父は政治、経済、社会面の新聞記事を切り抜いて、スクラップブックを作っていた。それは晩年における父の唯一の趣味であり、几帳面な父の人生でもあった。
「トモ、この記事知っているかい?関連記事を並べてあるので読み易いぞ」
「いや―すごいね。こんな具合に編集されていたらいいよね」
スクラップブックを開いては、得意そうに父がいう。私は大袈裟に作品を褒めあげ、ご機嫌を取った。父は益々得意顔になったのである。父が亡くなってから、物置に積んであったスクラップブックを思い切って処分したが、思い出の品として残しておくべきだったかと、後悔している。

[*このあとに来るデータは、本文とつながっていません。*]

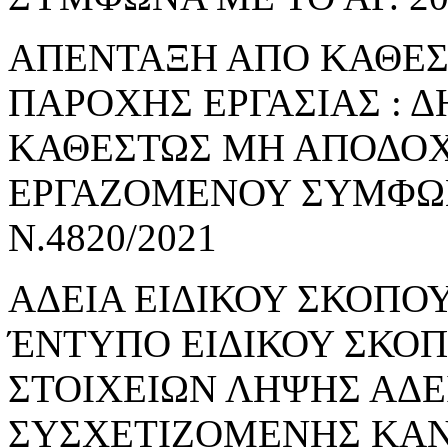
ΑΠΕΝΤΑΞΗ ΑΠΟ ΚΑΘΕ
ΠΑΡΟΧΗΣ ΕΡΓΑΣΙΑΣ : 
ΚΑΘΕΣΤΩΣ ΜΗ ΑΠΟΔΟΧ
ΕΡΓΑΖΟΜΕΝΟΥ ΣΥΜΦΩΝΑ
Ν.4820/2021
ΑΔΕΙΑ ΕΙΔΙΚΟΥ ΣΚΟΠΟΥ
ΈΝΤΥΠΟ ΕΙΔΙΚΟΥ ΣΚΟ
ΣΤΟΙΧΕΙΩΝ ΛΗΨΗΣ ΑΔΕ
ΣΥΣΧΕΤΙΖΟΜΕΝΗΣ ΚΑΝ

私は新聞に掲載されている小説を切り取って、スクラップブックを作っている。この小説を読んで、文章の基本や構成、主題を学習しようと考えている。安価ではあるが、手作り教科書として大切な物である。
「それで押し入れをいっぱいにしないでね。ウチは狭いのよ」
確かにわが家は狭い。寝室を見回すと、妻がバーゲンで買い込んだTシャツとか、安物の衣料品がうずたかく積まれている。
「おい、着なくなった物、処分したらどうだ」
「エー、ダメヨ。これは全部大切な物。もったいなくて捨てることなんて出来ないわ」
なるほど、そのとおりである。
他人から見れば価値の無いものであっても、本人にしてみれば大切なものである。逆から見れば、本人が居なくなってしまえば、何の価値も無い。
「おい、おれのスクラップブック、死んだら処分していいぞ。遠慮しなくていいから」
妻は振り向きもせず、テレビを見ながらいった。
「それって、二十年早くない?」
「ウーン、そうだね」
妻との何気ない会話。私はそのような日常を大切にしたい。